DC Parking?
April 2, 2012 7:33 PM   Subscribe

DCfilter: I may be moving in to the District really quickly with super short notice. Like, in a few days quickly. How do I get all my parking/car registration info sorted out so I have somewhere to park?

How long does it take to get a DC parking permit? How much does it cost? The DC DMV site confuses the living hell out of me - do I have to get a DC license and license plate to get the $35/year residential parking permit? (Just making sure what I read is correct)

How long does the entire process start to finish take? Are we talking a few hours? Or a few days/weeks?

I imagine this process is sort of a bitch - any tips to make it easier/more swift?

I don't even officially know if I'm going to move yet, but want to be prepared.
posted by windbox to Grab Bag (7 answers total) 1 user marked this as a favorite
The process at the DMV isn't too terrible and only takes a few hours, but to buy yourself some time, you can get a two week temporary permit from the police station in your neighborhood.

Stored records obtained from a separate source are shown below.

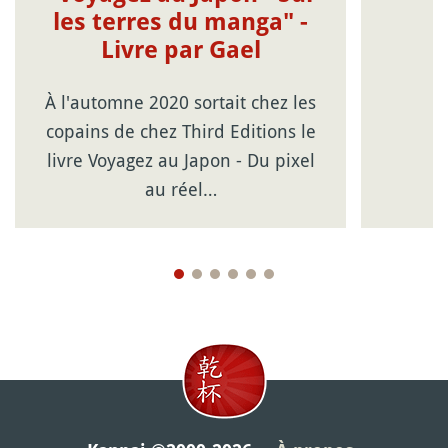
les terres du manga" -
Livre par Gael
À l'automne 2020 sortait chez les
copains de chez Third Editions le
livre Voyagez au Japon - Du pixel
au réel…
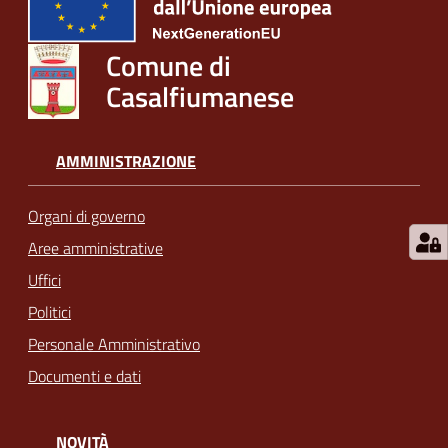
Comune di
Casalfiumanese
AMMINISTRAZIONE
Organi di governo
Aree amministrative
Uffici
Politici
Personale Amministrativo
Documenti e dati
NOVITÀ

You'll need some kind of proof of residence -- utility bills or a copy of your lease should do it.
posted by fancypants at 7:51 PM on April 2, 2012 [2 favorites]

I've never worked with this company but this may be helpful: http://thebarac.com/vaclistweb.htm
posted by kat518 at 7:55 PM on April 2, 2012

If you need a quick stall a friend who lives in your zone can go to the police station and get you a temporary visitors pass. Otherwise it's off to the DMV for you to get your car inspected and then wait in many a line. It's all spelled out on the DMV website. Give yourself 3 or 4 hours and try not to go at peak times.

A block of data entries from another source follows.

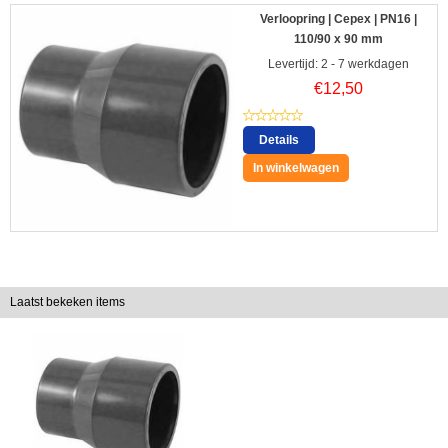
Verloopring | Cepex | PN16 |
110/90 x 90 mm
Levertijd: 2 - 7 werkdagen
€
12,50
Details
In winkelwagen
Laatst bekeken items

Sitting in line to get your car inspected is a right of passage in DC. I believe you can technically do it all the same day, but you have to be real careful you have everything in order and you'll need to prove your residency and need insurance as well as plenty of other stuff.

And yes you do need to get a dc license and plates to get a permit. There is some exception but it costs just as much if not more to get that kind of permit and only lasts a year I think.
posted by whoaali at 8:45 PM on April 2, 2012

Oh, ugh, this is bringing back bad memories. You'll need to get your car inspected, then go to the DMV, get your new license, and get your car registered. You'll have to pay taxes on the car, which ended up being a couple hundred dollars for me even though the car is super old and hardly worth anything. Make sure the check engine light isn't on before you get the car inspected. And give yourself at least a full day to take care of all the nonsense.

If wherever you're going to live has garage parking available, it may be worth it to pay for it for a month or so to give yourself some breathing room.
posted by charmcityblues at 8:58 PM on April 2, 2012

Response by poster: I should mention a twist: I will not be on the lease - this is an extremely informal sublet.
posted by windbox at 4:41 AM on April 3, 2012

You'll likely need to at least have some sublease agreement in writing and submit other documentation as well. (It took my husband three visits when first moving to DC to get a license as it was a sublease. He needed a copy of the lease, a signed form from his landlord, and a copy of the landlord's drivers license.)
posted by statsgirl at 4:58 AM on April 3, 2012

If it's an informal sublet, just have whoever your subletting from go to the police department and get you a temporary sticker. You can do it 24/7. Heck, I might even be able to do it for you if you're in my ward.